Vocal processing tips from the Blue Oyster Cult FOH engineer

ahjteam

Anssi Tenhunen
I think this was a nice find; here is the summary text from Steve La Cerra, the front-of-house engineer for Blue Öyster Cult.

What do disparate styles of music such as R&B, country, rap, rock and opera have in common? The money channel is always the vocal. To be a successful engineer, you've got to make the lead vocal sound great. Having mixed more than 1,000 shows for Blue Öyster Cult during the past 12 years, plus working with vocally oriented artists including Firehouse, The Lizards, Patty Smyth, Danny Rodriguez and ClosEnough, I've learned a few tricks for putting your money where your mouth is, even when there isn't enough money in the P.A. system! Let's examine techniques for ensuring that the vocal channel is, in fact, where the money is.

http://mixonline.com/livesound/applications/audio_vocals_road/
 
too bad I don't have the mic arsenal and live rig to integrate most of it!

STOP already! Wrong attitude!

You just need a microphone, preamp (external or from the mixer), delay, reverb and compressor to do what he said. What reads on the side doesnt matter as long as they sound good. Because of the digital units and competition caused mainly by Behringer, the price of these things have come down drastically while the quality pretty much have prevailed. You can get these for a lot less than you think. For example Lexicon MX200 and TC Electronic M350 both have tap delay and good sounding reverbs and they cost mere 150-200.

I bet most people have the SM58 that he mentions that BÖC singer use.
I have a TC M350 reverb, that has a preset that is similiar to the TC M5000's "480 Hall" preset he refers (its called "TC Classic Hall")
I also have the TC D-two delay (M350 has a delay too, but its not that good because it doesnt have the numbers visible)
I also have a dbx 166XL compressor (when you put the auto mode "on" on it, it has the same attack/release values as 160 series compressors, which he refers to)

Those cost about 1200 in total
 
STOP already! Wrong attitude!

You just need a microphone, preamp (external or from the mixer), delay, reverb and compressor to do what he said. What reads on the side doesnt matter as long as they sound good. Because of the digital units and competition caused mainly by Behringer, the price of these things have come down drastically while the quality pretty much have prevailed. You can get these for a lot less than you think. For example Lexicon MX200 and TC Electronic M350 both have tap delay and good sounding reverbs and they cost mere 150-200.

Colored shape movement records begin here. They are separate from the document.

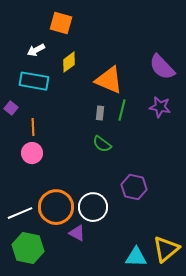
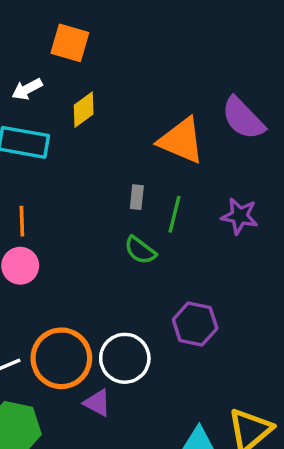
orange triangle: (109, 80) -> (181, 141), moved
purple star: (160, 107) -> (240, 216), moved
green line: (122, 110) -> (174, 214), moved

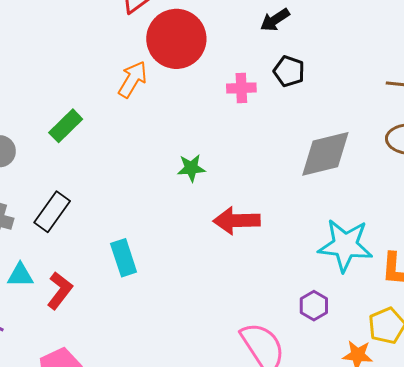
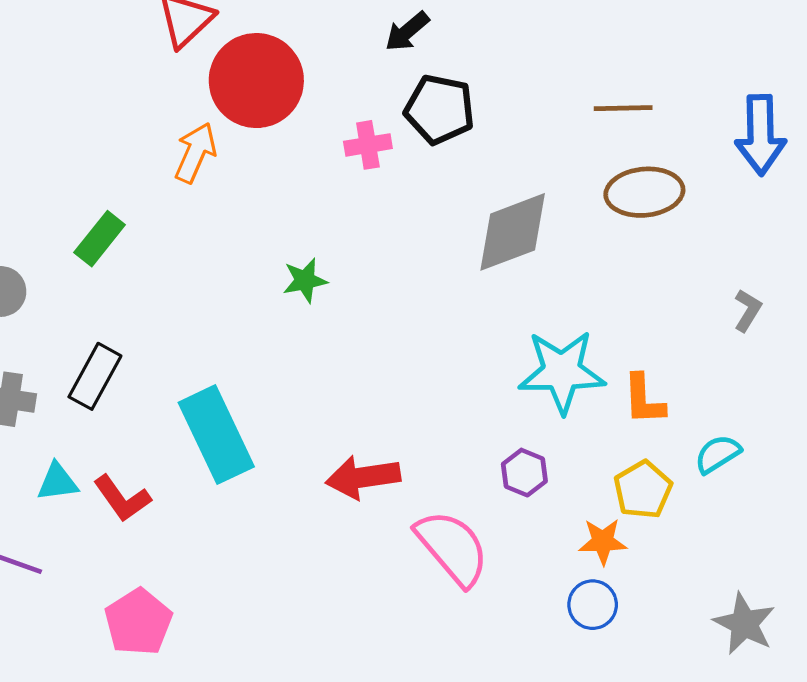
black pentagon: (289, 71) -> (440, 109), size x1.4
red arrow: (237, 221) -> (363, 477), moved
cyan rectangle: (124, 258) -> (216, 435), size x1.6
red L-shape: (60, 290) -> (122, 498), turned 114

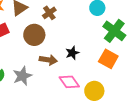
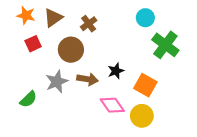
orange square: (108, 59) -> (145, 85), moved
gray star: (22, 76) -> (57, 82), moved

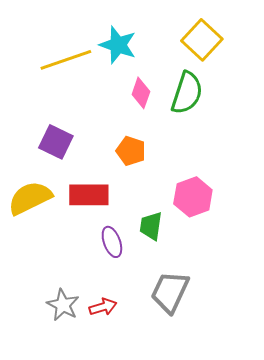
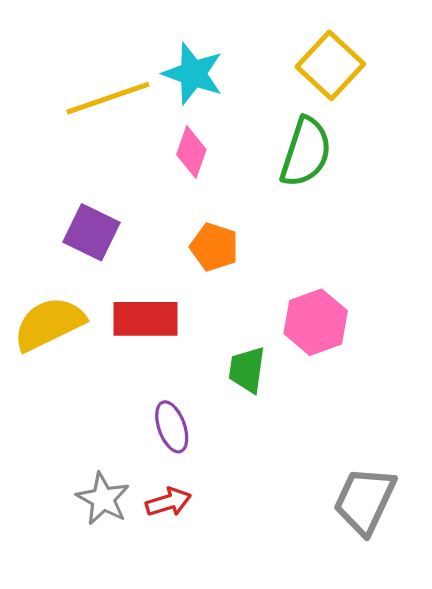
pink diamond: (141, 93) -> (191, 152), moved
purple ellipse: (112, 242) -> (172, 427), moved
gray trapezoid: (170, 292) -> (365, 500), moved

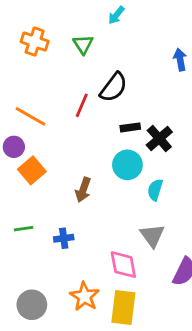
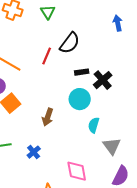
cyan semicircle: (155, 190) -> (94, 125), moved
gray triangle: (152, 235) -> (112, 146), moved
blue cross: (64, 238) -> (34, 152), turned -32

I bet most people have the SM58 that he mentions that BÖC singer use.
I have a TC M350 reverb, that has a preset that is similiar to the TC M5000's "480 Hall" preset he refers (its called "TC Classic Hall")
I also have the TC D-two delay (M350 has a delay too, but its not that good because it doesnt have the numbers visible)
I also have a dbx 166XL compressor (when you put the auto mode "on" on it, it has the same attack/release values as 160 series compressors, which he refers to)

Those cost about 1200 in total

Well obviously money will fix the problem of not having a large mic arsenal and a live rig capable of what he talks about!
I did say there was good stuff and I did learn from it, Also I was talking about my situation. I'm sure there's plenty of guys here with the gear to practise this stuff. I neither have 1200 to spend on a vocal chain, or a P.a that would make it possible to use properly with. I meant it when I said my rig- it doesn't cut the mustard at practise with my band and doesn't stand a chance live- you can't turn down live drums!. Subtleties like delays and verbs would get lost on a vocal already buried.
On the few occasions that I have done live sound the rig there were pathetic also- I'd to rig up monitors with stuff I brought along pieced with random gear lying around the venues. their systems were underpowered with broken channels and they'd no effects of any kind, everything was dry. Thats why I stopped. I'm only going to get back into it when I have some of the neccesary gear to do a god job. I'm building my mic arsenal and I just got my hands on my first 4 channel outboard compressor so i'm on the way.